Your answer should contain only the lines from the top of the data below down through the one with "sheeting for Street", transcribed exactly and without pictures; please include nothing more.

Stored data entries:
□ □ □ □ □ □ □
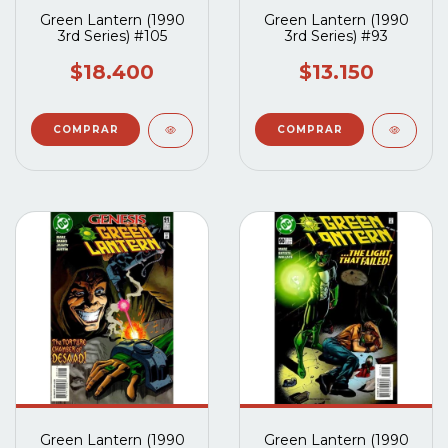
Green Lantern (1990
Green Lantern (1990
3rd Series) #105
3rd Series) #93
$18.400
$13.150
Green Lantern (1990
Green Lantern (1990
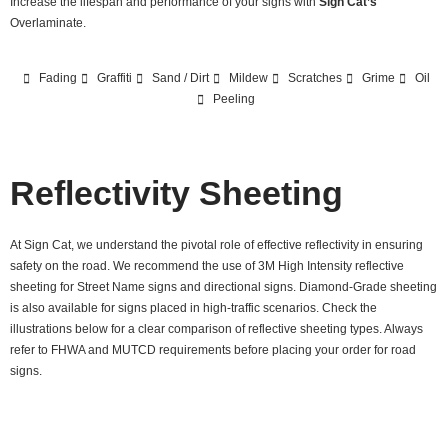
Increase the lifespan and performance of your signs with
Sign Cat’s
Overlaminate.
Fading
Graffiti
Sand / Dirt
Mildew
Scratches
Grime
Oil
Peeling
Reflectivity Sheeting
At Sign Cat, we understand the pivotal role of effective reflectivity in ensuring
safety on the road. We recommend the use of 3M High Intensity reflective
sheeting for Street Name signs and directional signs. Diamond-Grade sheeting
is also available for signs placed in high-traffic scenarios. Check the
illustrations below for a clear comparison of reflective sheeting types. Always
refer to FHWA and MUTCD requirements before placing your order for road
signs.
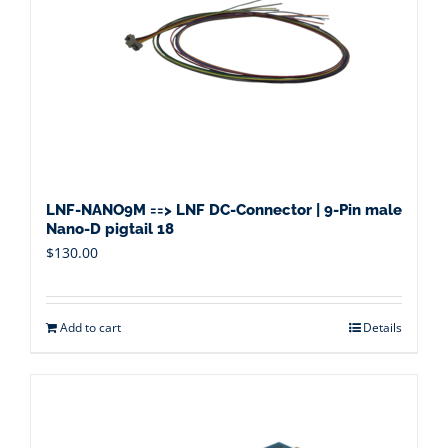
LNF-NANO9M ==> LNF DC-Connector | 9-Pin male
Nano-D pigtail 18
$
130.00
Add to cart
Details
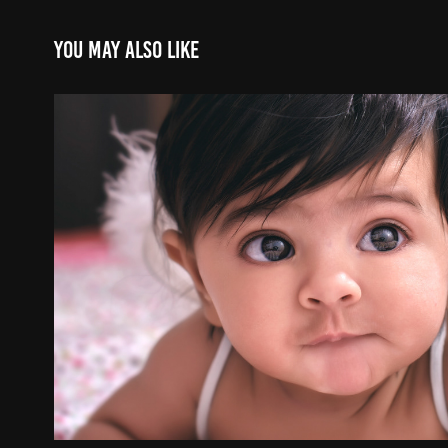
You may also like
Baby Shoots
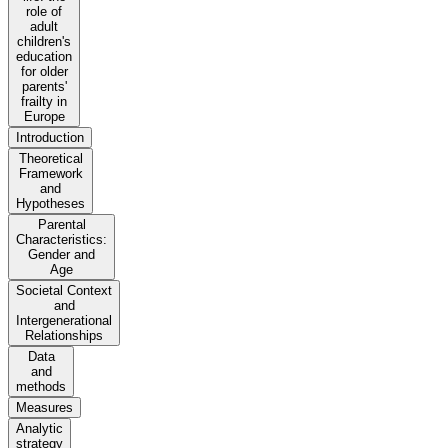
role of
adult
children's
education
for older
parents'
frailty in
Europe
Introduction
Theoretical
Framework
and
Hypotheses
Parental
Characteristics:
Gender and
Age
Societal Context
and
Intergenerational
Relationships
Data
and
methods
Measures
Analytic
strategy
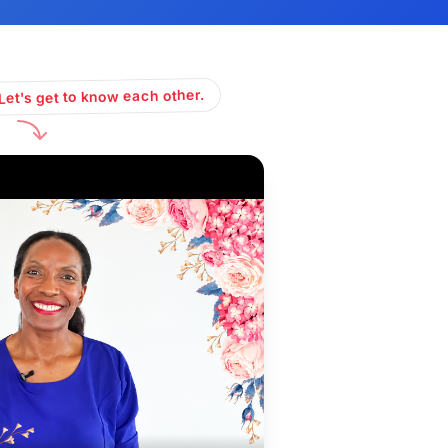
Let's get to know each other.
□ □ □ □ □ □ □
- Output below -
Green Lantern (1990
Green Lantern (1990
3rd Series) #105
3rd Series) #93
$18.400
$13.150
Green Lantern (1990
Green Lantern (1990
Increase the lifespan and performance of your signs with
Sign Cat’s
Overlaminate.
Fading
Graffiti
Sand / Dirt
Mildew
Scratches
Grime
Oil
Peeling
Reflectivity Sheeting
At Sign Cat, we understand the pivotal role of effective reflectivity in ensuring
safety on the road. We recommend the use of 3M High Intensity reflective
sheeting for Street Name signs and directional signs. Diamond-Grade sheeting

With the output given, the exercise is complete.